Siranui lights (Japan)

I have only some e-mail from a Japanese correspondent about these, but they seem to fall in the same general category.

Irrlichter (Germany)

This is the “will o' the wisp”, which supposedly misleads unwary travelers. The term is evidently a catch-all that subsumes many different phenomena, including glow-worms, phosphorescent fungi, and maybe even the burning swamp-gas that gets the blame all too often. Some fraction of the reports are probably nocturnal mirages, as well.

Wikipedia's article on “Will-o'-the-wisp” lists many more such phenomena.

General comments

Unidentified (and usually unidentifiable) lights occasionally seen at night are not very interesting to me. My purpose here is to point out that nocturnal mirages are much commoner than is generally supposed; and that lights — especially, miraged lights — can be seen at night to much greater distances than most people imagine. The combination of these two facts means that at least some of the nocturnal lights are miraged images of ordinary light sources at considerable distances from the observers.

In particular, there are sites on the Web that claim automobile headlights can't be seen beyond distances as short as four miles. Rubbish! Let me refer them to NOAA's website that tells some of the history of surveying — http://celebrating200years.noaa.gov/magazine/signals/welcome.html — in particular, the part that discusses the lights used in surveying by the U.S. Coast and Geodetic Survey:

Around 1900, bicycle acetylene lamps were used by the C&GS for the survey along the 98th meridian and were found useful for surveying distances up to about 34 miles. Larger acetylene automobile headlights were also eventually used successfully. Two of these automobile lamps stacked one above the other were observed at a distance of 133.9 miles at Pilot Peak, Nevada.

The development of the electric automobile headlight resulted in an excellent signal lamp. A bulb with a special filament was made at the request of the C&GS. In 1920, the light from two of these headlights was visible at a distance of 152.9 miles to an unaided eye (no telescope).
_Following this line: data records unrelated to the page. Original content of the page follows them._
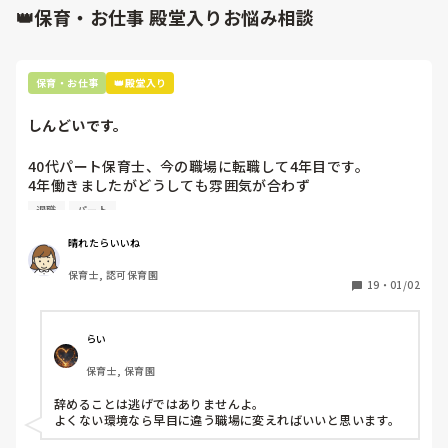
👑保育・お仕事 殿堂入りお悩み相談
とした保育。

保育者が子どもを動かすのではなく、自発的に活動をする、
考えたりする、そこに保育者が見守りながら必要なときに関
わっていく。また、非認知能力を育てていけるような保育。

保育・お仕事
👑殿堂入り
でもそれは、うまくは伝わらなかったようです。

しんどいです。
話ははじめに戻りますが、

40代パート保育士、今の職場に転職して4年目です。

なぜ卒園児にこだわるか、私は今まで、3回卒園児を送り出
4年働きましたがどうしても雰囲気が合わず

してきています。

退職しようと思っています。

一度目は、次の年も残るので、無事に送り出しました。

退職
パート
ランドセルを背負って、会いに来てくれる、そんな姿も見ら
周りの職員は、勤続10年以上から何十年という先生がほとん
晴れたらいいね
れるって保育士っていい仕事だなと感じた、3年目。

どです。

次に卒園児をもったときは、3月中旬に突然異動宣告。何か
保育士, 認可保育園
保護者子どもの愚痴悪口が多く、

したかな？笑

19
・
01/02
子どもの前でも

と、バタバタで最後の2週間程はほとんど卒園児と関わらず
今で言う不適切保育も　

に、異動。

仕方ないよね

結局、送り出しもまともにできず、ランドセル姿なんて…そ
らい
もう何も言わずに

れは5年目の時でした。

保育士, 保育園
子どもの言いなりになればいいんだね

などいう意見で…

そして、今。

辞めることは逃げではありませんよ。

保育士って、なんでしょう？

よくない環境なら早目に違う職場に変えればいいと思います。
上の先生に相談することは難しそうです。

こんなにもバタバタしながら、転職を考えないといけない職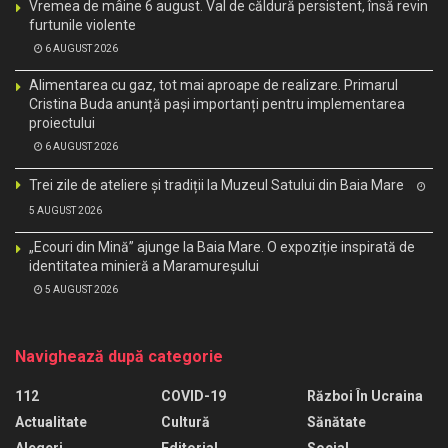
Vremea de mâine 6 august. Val de căldură persistent, însă revin
furtunile violente
6 AUGUST 2026
Alimentarea cu gaz, tot mai aproape de realizare. Primarul
Cristina Buda anunță pași importanți pentru implementarea
proiectului
6 AUGUST 2026
Trei zile de ateliere și tradiții la Muzeul Satului din Baia Mare
5 AUGUST 2026
„Ecouri din Mină” ajunge la Baia Mare. O expoziție inspirată de
identitatea minieră a Maramureșului
5 AUGUST 2026
Navighează după categorie
112
COVID-19
Război În Ucraina
Actualitate
Cultură
Sănătate
Alegeri
Editorial
Social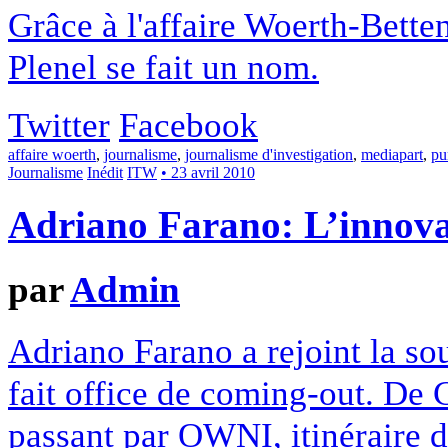
Grâce à l'affaire Woerth-Bette
Plenel se fait un nom.
Twitter
Facebook
affaire woerth
,
journalisme
,
journalisme d'investigation
,
mediapart
,
pu
Journalisme
Inédit
ITW
• 23 avril 2010
Adriano Farano: L’innovat
par
Admin
Adriano Farano a rejoint la so
fait office de coming-out. De 
passant par OWNI, itinéraire d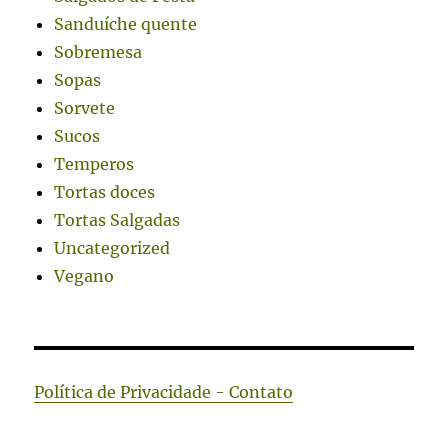
Sanduíche quente
Sobremesa
Sopas
Sorvete
Sucos
Temperos
Tortas doces
Tortas Salgadas
Uncategorized
Vegano
Política de Privacidade - Contato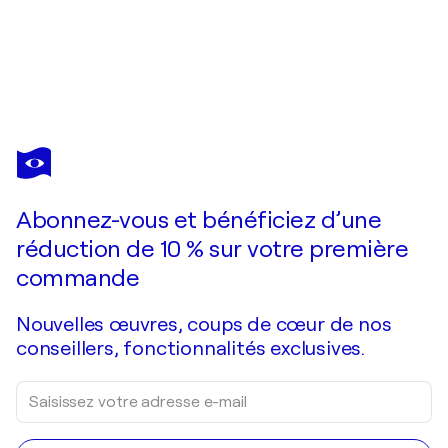
LEON DEVENICE
La Noblesse
3 000 $US
Faire une offre
Acquérir
Abonnez-vous et bénéficiez d’une
réduction de 10 % sur votre première
commande
Nouvelles œuvres, coups de cœur de nos
conseillers, fonctionnalités exclusives.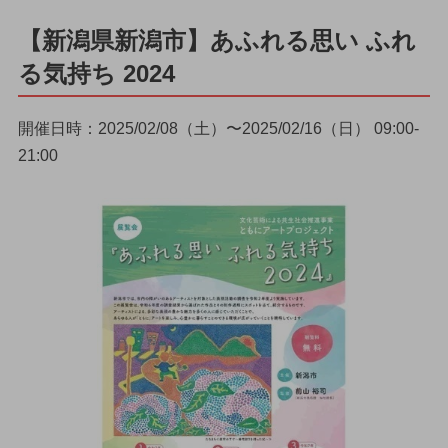
【新潟県新潟市】あふれる思い ふれ
る気持ち 2024
開催日時：2025/02/08（土）〜2025/02/16（日） 09:00-
21:00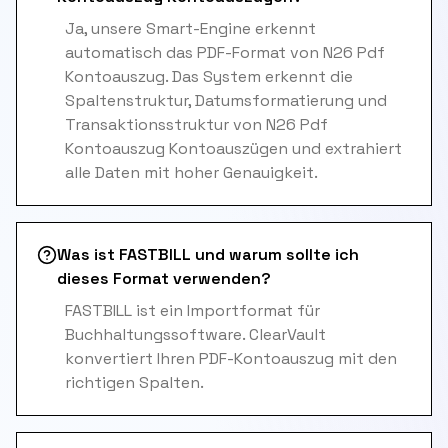
Ja, unsere Smart-Engine erkennt
automatisch das PDF-Format von N26 Pdf
Kontoauszug. Das System erkennt die
Spaltenstruktur, Datumsformatierung und
Transaktionsstruktur von N26 Pdf
Kontoauszug Kontoauszügen und extrahiert
alle Daten mit hoher Genauigkeit.
Was ist FASTBILL und warum sollte ich
dieses Format verwenden?
FASTBILL ist ein Importformat für
Buchhaltungssoftware. ClearVault
konvertiert Ihren PDF-Kontoauszug mit den
richtigen Spalten.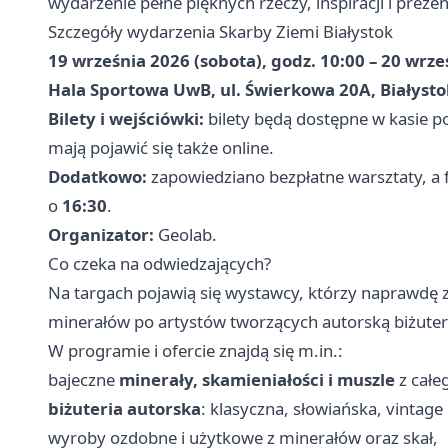
wydarzenie pełne pięknych rzeczy, inspiracji i preze
Szczegóły wydarzenia Skarby Ziemi Białystok
19 września 2026 (sobota), godz. 10:00 – 20 wrześ
Hala Sportowa UwB, ul. Świerkowa 20A, Białysto
Bilety i wejściówki:
bilety będą dostępne w kasie po
mają pojawić się także online.
Dodatkowo:
zapowiedziano bezpłatne warsztaty, a 
o
16:30
.
Organizator:
Geolab.
Co czeka na odwiedzających?
Na targach pojawią się wystawcy, którzy naprawdę 
minerałów po artystów tworzących autorską biżuter
W programie i ofercie znajdą się m.in.:
bajeczne
minerały, skamieniałości i muszle
z całe
biżuteria autorska
: klasyczna, słowiańska, vintage i
wyroby ozdobne i użytkowe z minerałów oraz skał,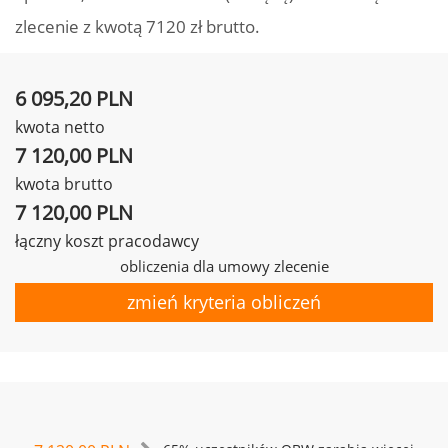
zlecenie z kwotą 7120 zł brutto.
6 095,20 PLN
kwota netto
7 120,00 PLN
kwota brutto
7 120,00 PLN
łączny koszt pracodawcy
obliczenia dla umowy zlecenie
zmień kryteria obliczeń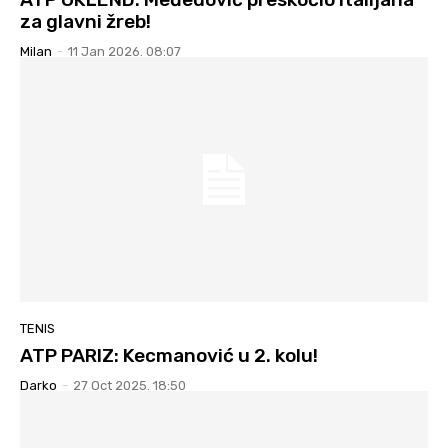
za glavni žreb!
Milan
-
11 Jan 2026. 08:07
TENIS
ATP PARIZ: Kecmanović u 2. kolu!
Darko
-
27 Oct 2025. 18:50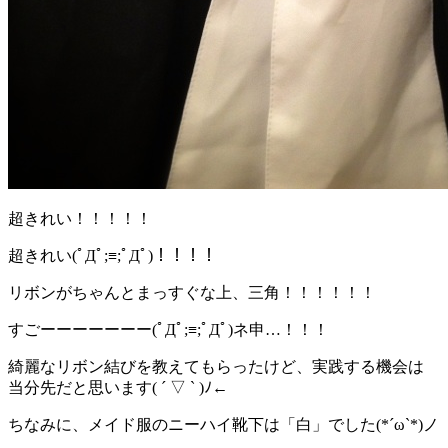
超きれい！！！！！
超きれい(ﾟДﾟ;≡;ﾟДﾟ)！！！！
リボンがちゃんとまっすぐな上、三角！！！！！！
すごーーーーーーー(ﾟДﾟ;≡;ﾟДﾟ)ネ申…！！！
綺麗なリボン結びを教えてもらったけど、実践する機会は
当分先だと思います( ´ ▽ ` )ﾉ←
ちなみに、メイド服のニーハイ靴下は「白」でした(*´ω`*)ノ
By the mid-1920s, the electric signal lamp was the standard. …

… The signals described above allowed accurate triangulation methods to be used to survey the nation.

For readers accustomed to international units, 34 miles is about 55 km; 133.9 miles is over 215 km; and 152.9 miles is just over 246 km.

Modern headlights are considerably brighter than those used in 1920 — not to mention the older acetylene lights, which are compared with the electric ones in

E. G. Fischer
“The new triangulation signal lamp of the U. S. Coast and Geodetic Survey”
Scientific American 114, pp. 454, 456 (April 29, 1916)
as shown above the line in the table below:

Lamp type Electrical
power  
Apparent Candlepower
at 100 feet
Luminous intensity (cd)
Acetylene   1 500 1.6
Ordinary headlamp 10.8 W  50 000 54
Special triangulation lamp 15 W 250 000 270




Regular sealed-beam 35 W   2 500
Halogen sealed-beam 35 W  27 000
Brightest legal headlight 150 000

I've added modern automobile headlights below the horizontal lines in the table. Even ordinary low-beam lights are an order of magnitude brighter than the special lamps used by the Survey after 1920 — those special lamps that were visible to the naked eye at nearly 250 km.

Of course, when the source of the lights is obvious, there's nothing mysterious about them. For example, look at the mirages over Lake Ontario shown on Kerry-Ann Lecky Hepburn's web pages. Notice how much easier it is to see the lights at night than the corresponding buildings in the hazy daytime pictures, at a range of 53 km. Put those lights twice as far away, and they'd still be easy to see at night; but nothing would be visible in the daytime.

When the air is cold, dry, and clear, nocturnal mirages should always be considered as a likely explanation for “unexplained” lights seen near the horizon.